GPM December Pro Bono Spotlight
Gray Plant Mooty attorney Neil Goldsmith recently helped an inmate enforce his constitutional and statutory rights to practice his religion and receive adequate nutrition while civilly committed at the Minnesota Sex Offender Program (MSOP) at Moose Lake, Minnesota.
The client, M.B., is Jewish and keeps kosher, following strict religious dietary laws that include requirements for types of food eaten and how the food is prepared. M. first requested kosher meals from MSOP in 2013. Initially, some of the meals were foul-smelling, foul-tasting, or expired—in short, inedible.
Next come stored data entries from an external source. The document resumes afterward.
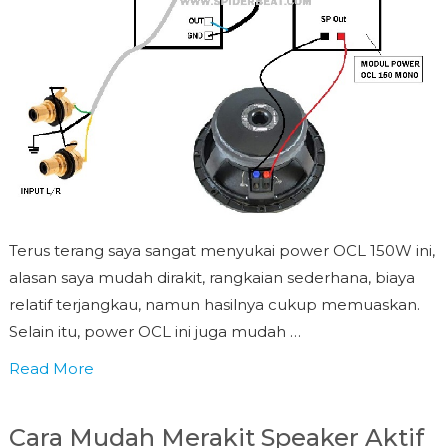
Terus terang saya sangat menyukai power OCL 150W ini,
alasan saya mudah dirakit, rangkaian sederhana, biaya
relatif terjangkau, namun hasilnya cukup memuaskan.
Selain itu, power OCL ini juga mudah …
Read More
Cara Mudah Merakit Speaker Aktif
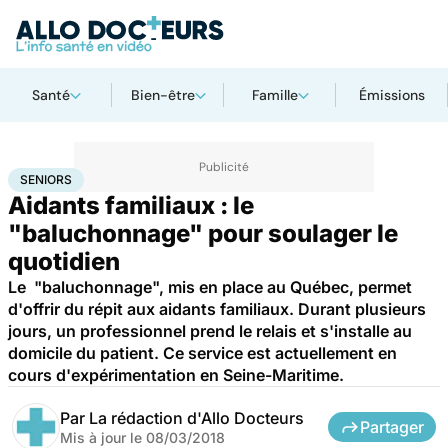
Santé
Bien-être
Famille
Émissions
Accueil
Santé
Maladies
Seniors
SENIORS
Aidants familiaux : le
"baluchonnage" pour soulager le
quotidien
Le "baluchonnage", mis en place au Québec, permet
d'offrir du répit aux aidants familiaux. Durant plusieurs
jours, un professionnel prend le relais et s'installe au
domicile du patient. Ce service est actuellement en
cours d'expérimentation en Seine-Maritime.
Par
La rédaction d'Allo Docteurs
Partager
Mis à jour le
08/03/2018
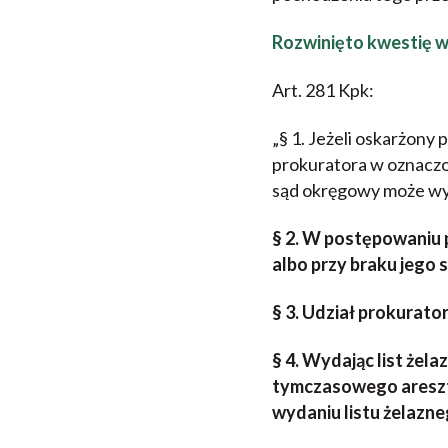
Rozwinięto kwestię w
Art. 281 Kpk:
„§ 1. Jeżeli oskarżony 
prokuratora w oznaczo
sąd okręgowy może wyd
§ 2. W postępowaniu
albo przy braku jego 
§ 3. Udział prokurato
§ 4. Wydając list żel
tymczasowego areszto
wydaniu listu żelazn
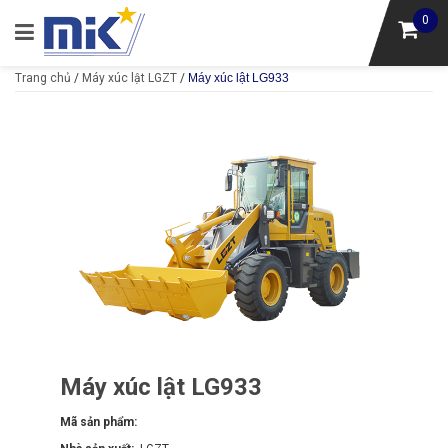
0
Trang chủ
/
Máy xúc lật LGZT
/
Máy xúc lật LG933
Máy xúc lật LG933
Mã sản phẩm:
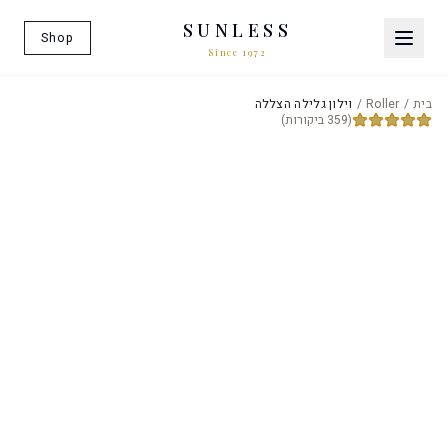
SUNLESS
Shop
Since 1972
בית
/
Roller
/
וילון גלילה הצללה
(359 ביקורות)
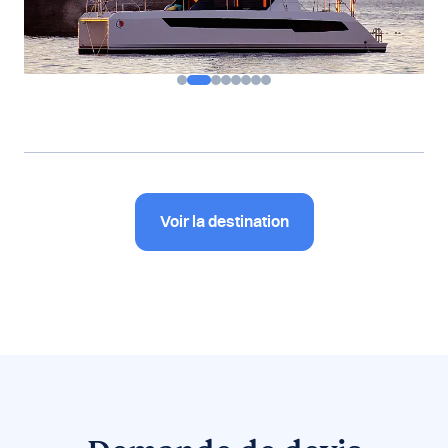
Voir la destination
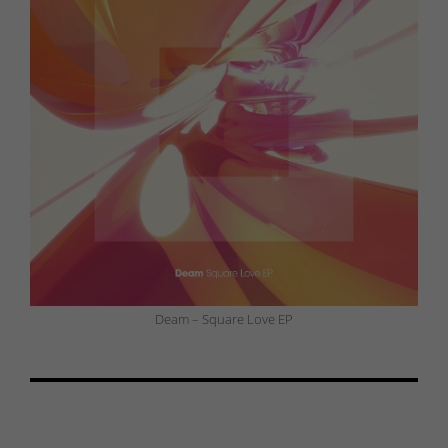
Deam – Square Love EP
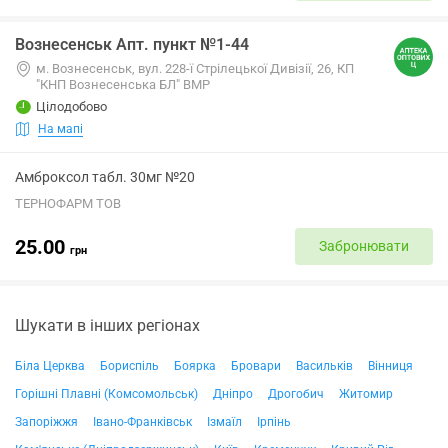
Вознесенськ Апт. пункт №1-44
м. Вознесенськ, вул. 228-ї Стрілецької Дивізії, 26, КП
"КНП Вознесенська БЛ" ВМР
Цілодобово
На мапі
Амброксол табл. 30мг №20
ТЕРНОФАРМ ТОВ
25.00
Забронювати
грн
Шукати в інших регіонах
Біла Церква
Бориспіль
Боярка
Бровари
Васильків
Вінниця
Горішні Плавні (Комсомольськ)
Дніпро
Дрогобич
Житомир
Запоріжжя
Івано-Франківськ
Ізмаїл
Ірпінь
MSOP changed kosher food vendors and the quality of the meals improved, but there were still serious problems. First, MSOP’s handling of the meals, using non-kosher utensils and equipment to prepare them, made them non-kosher. Second, MSOP often included meat and milk items in the same meal, also rendering them non-kosher. Third, M. was provided with only 1,200 calories per day, and those calories came from pre-packaged meals high in fat and sodium. M., who is diabetic, suffered serious complications from these deficiencies—losing 85 pounds and experiencing fatigue, sleeplessness, and low blood sugar (sometimes requiring food or glucose packs in the middle of the night to control his blood sugar). After M.’s complaints failed to address the issues, he was forced to temporarily suspend his practice of keeping kosher, a central tenet of his faith, to preserve his own health.
In 2014, M. filed a lawsuit against MSOP for violations of the state and federal constitutions, the Religious Land Use and Institutionalized Persons Act, and other laws and regulations. He survived a motion to stay and motion to dismiss before Neil took on his case in June 2016. Ultimately, Neil was able to help M. reach a settlement with MSOP that achieved all of his nonmonetary goals—ensuring that (1) kitchen staff will be trained in a new protocol for kosher meal preparation and service, (2) kosher meal service will meet nutritional and caloric requirements, (3) a rabbi is allowed to train staff and regularly inspect the kosher meal preparation area, (4) M. is allowed to identify kosher meals that he prefers, and (5) M. has an identified contact person with whom he can discuss questions or concerns about the kosher meal service.